Below code is used to check covariance between two variables mpg and cyl of mtcars using all three methods - Pearson , Kendal and Spearman. Out of all , Pearson is most famous method.
cov(mtcars$mpg,mtcars$cyl,use = "everything",method = "pearson")
## [1] -9.172379
cov(mtcars$mpg,mtcars$cyl,use = "everything",method = "spearman")
## [1] -74.54032
cov(mtcars$mpg,mtcars$cyl,use = "everything",method = "kendall")
## [1] -638
Use profiling_num function to profile the numerical variable within mtcars data set. Below code will help in finding the skewness and kurtosis of mpg variable. Actually these two values tells us a lot about the ‘shape’ of the distribution of mpg variable.
dispersion <- profiling_num(mtcars$mpg)
kurtosis <-dispersion$kurtosis
kurtosis
## [1] 2.799467
skewness<-dispersion$skewness
skewness
## [1] 0.6404399
The Kurtosis value of 2.799467 is very high than 0. This means that our distribution graph of ‘mpg’ variable will have heavier tails and lighter middle region.The skewness value of 0.6 signifies that the distribution of ‘mpg’ is right skewed means, more distribution of data towards right tail of he graph.
These two descriptive analysis could be visually proven by actually plotting the graph of ‘mpg’ vs. its count.
ggplot(mtcars,mapping = aes(x=mtcars$mpg)) + geom_density()
ggplot(mtcars,mapping = aes(x=mtcars$mpg)) + geom_histogram(aes(y = ..density..),
colour="black", fill="brown")
Let us plot a graph between mpg and cyl variables of mtcars and check the relation.
ggplot(mtcars,mapping = aes(x=mtcars$mpg,y=mtcars$cyl))
You may be amazed to find out an empty plot above . This is because , the graph in ggplot builds in layer format. We added the layer instructing R to create a plot. But did not actually plot the data points. Hence we add another layer on the graph which actually holds the data points. We can do this via either of the below three or amny other ways-
ggplot(mtcars,mapping = aes(x=mtcars$mpg,y=mtcars$cyl)) + geom_point()
ggplot(mtcars,mapping = aes(x=mtcars$mpg,y=mtcars$cyl)) + geom_jitter()
ggplot(mtcars,mapping = aes(x=mtcars$mpg,y=mtcars$cyl)) + geom_line()
So far you must have realised via visuals and via numbers that the two variables mpg and cyl are negatively corelated to each other. This means the increase in one does not lead to increase in other.
Now, randomly select another set variables to study the same set of details as above. For example, I am picking up {mpg,hp}.
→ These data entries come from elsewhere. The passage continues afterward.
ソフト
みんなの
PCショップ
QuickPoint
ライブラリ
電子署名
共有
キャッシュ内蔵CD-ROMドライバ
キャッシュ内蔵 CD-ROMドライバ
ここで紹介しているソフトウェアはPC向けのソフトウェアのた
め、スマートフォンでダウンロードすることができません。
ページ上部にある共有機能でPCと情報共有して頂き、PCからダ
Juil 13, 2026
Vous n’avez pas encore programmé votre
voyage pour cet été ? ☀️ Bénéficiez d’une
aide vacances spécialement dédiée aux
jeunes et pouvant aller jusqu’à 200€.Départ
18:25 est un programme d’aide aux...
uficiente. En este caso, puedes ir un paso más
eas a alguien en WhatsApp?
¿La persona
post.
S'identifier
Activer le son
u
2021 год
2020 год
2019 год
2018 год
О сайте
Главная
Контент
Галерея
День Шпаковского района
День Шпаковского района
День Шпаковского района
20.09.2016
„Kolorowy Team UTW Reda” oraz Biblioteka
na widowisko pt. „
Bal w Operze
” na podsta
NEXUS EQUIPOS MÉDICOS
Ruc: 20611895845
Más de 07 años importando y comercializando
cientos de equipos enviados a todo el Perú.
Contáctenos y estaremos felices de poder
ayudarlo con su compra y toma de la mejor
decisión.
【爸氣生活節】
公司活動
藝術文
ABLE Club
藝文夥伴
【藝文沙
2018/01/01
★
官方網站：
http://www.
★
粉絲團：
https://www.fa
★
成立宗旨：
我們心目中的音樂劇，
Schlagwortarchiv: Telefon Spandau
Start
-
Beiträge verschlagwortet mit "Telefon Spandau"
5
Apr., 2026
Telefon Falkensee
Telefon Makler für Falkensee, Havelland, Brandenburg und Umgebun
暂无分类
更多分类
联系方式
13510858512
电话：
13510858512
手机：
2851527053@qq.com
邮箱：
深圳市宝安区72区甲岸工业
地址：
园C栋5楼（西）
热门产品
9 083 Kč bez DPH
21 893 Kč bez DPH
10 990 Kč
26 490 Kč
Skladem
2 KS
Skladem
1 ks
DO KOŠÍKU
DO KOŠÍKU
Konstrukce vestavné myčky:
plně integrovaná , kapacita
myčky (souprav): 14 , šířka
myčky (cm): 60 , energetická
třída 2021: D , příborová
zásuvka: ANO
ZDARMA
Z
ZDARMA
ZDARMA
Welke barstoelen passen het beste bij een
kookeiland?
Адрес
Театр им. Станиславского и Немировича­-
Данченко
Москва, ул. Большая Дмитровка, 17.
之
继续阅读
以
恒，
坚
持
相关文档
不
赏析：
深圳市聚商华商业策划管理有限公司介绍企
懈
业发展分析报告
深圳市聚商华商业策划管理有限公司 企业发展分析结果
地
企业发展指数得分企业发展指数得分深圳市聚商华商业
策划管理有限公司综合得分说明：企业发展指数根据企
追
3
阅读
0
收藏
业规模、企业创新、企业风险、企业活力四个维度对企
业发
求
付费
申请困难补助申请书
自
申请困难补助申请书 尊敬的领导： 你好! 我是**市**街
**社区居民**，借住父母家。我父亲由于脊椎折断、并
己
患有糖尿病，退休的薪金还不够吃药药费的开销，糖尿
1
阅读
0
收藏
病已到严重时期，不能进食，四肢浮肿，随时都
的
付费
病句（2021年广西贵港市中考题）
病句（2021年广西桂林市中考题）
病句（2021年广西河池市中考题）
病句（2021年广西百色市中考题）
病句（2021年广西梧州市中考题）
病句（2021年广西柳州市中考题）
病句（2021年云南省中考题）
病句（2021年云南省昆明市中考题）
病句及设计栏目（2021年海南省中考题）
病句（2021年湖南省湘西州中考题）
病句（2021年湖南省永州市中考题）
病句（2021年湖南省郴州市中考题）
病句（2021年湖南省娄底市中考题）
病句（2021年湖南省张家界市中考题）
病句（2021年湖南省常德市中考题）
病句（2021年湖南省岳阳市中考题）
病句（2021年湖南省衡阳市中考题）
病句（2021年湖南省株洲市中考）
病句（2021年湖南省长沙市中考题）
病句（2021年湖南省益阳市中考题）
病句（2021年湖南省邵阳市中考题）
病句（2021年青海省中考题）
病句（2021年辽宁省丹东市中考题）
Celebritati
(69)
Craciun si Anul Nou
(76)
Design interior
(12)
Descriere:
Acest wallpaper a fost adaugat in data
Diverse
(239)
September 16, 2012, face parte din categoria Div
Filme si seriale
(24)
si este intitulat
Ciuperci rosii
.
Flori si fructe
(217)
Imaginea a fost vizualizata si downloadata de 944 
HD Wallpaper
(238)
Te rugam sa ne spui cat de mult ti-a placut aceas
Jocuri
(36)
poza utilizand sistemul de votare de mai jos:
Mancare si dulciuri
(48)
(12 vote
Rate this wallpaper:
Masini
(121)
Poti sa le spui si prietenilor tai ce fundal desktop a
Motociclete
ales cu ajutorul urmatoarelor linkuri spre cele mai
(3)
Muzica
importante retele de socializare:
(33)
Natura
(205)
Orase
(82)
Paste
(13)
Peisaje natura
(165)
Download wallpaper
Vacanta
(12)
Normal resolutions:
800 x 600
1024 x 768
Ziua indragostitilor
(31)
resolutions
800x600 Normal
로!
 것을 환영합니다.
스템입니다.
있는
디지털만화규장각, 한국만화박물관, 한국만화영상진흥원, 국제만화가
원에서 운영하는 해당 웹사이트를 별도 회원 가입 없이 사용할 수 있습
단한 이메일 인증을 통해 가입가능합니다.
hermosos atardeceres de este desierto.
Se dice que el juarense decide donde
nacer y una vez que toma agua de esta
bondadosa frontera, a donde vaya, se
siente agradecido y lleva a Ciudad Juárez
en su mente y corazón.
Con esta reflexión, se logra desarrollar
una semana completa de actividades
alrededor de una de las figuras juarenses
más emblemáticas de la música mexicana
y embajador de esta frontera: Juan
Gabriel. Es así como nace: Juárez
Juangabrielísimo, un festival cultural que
result <- cor.test(mtcars$mpg,mtcars$hp,method = "pearson")
result
##
## Pearson's product-moment correlation
##
## data: mtcars$mpg and mtcars$hp
## t = -6.7424, df = 30, p-value = 1.788e-07
## alternative hypothesis: true correlation is not equal to 0
## 95 percent confidence interval:
## -0.8852686 -0.5860994
## sample estimates:
## cor
## -0.7761684
Plotting the graph between mpg and hp.
ggplot(mtcars,mapping = aes(x=mtcars$mpg,y=mtcars$hp)) + geom_line()
Another attempt between {mpg,wt}
cor.test(mtcars$wt,mtcars$mpg)
##
## Pearson's product-moment correlation
##
## data: mtcars$wt and mtcars$mpg
## t = -9.559, df = 30, p-value = 1.294e-10
## alternative hypothesis: true correlation is not equal to 0
## 95 percent confidence interval:
## -0.9338264 -0.7440872
## sample estimates:
## cor
## -0.8676594
ggplot(mtcars,mapping = aes(x=mtcars$mpg,y=mtcars$wt)) + geom_line()
We can do as many permutation and combinations to find a good subset of highly corelated variables in the provided data set. Believe me,it takes perseverance to achieve it. But once you do enough practise it can be really easy for you to establish it. In the beginning , I suggest to use your intution to select some good set of variables to study. As and when you go deep into numbers you can refine your sets.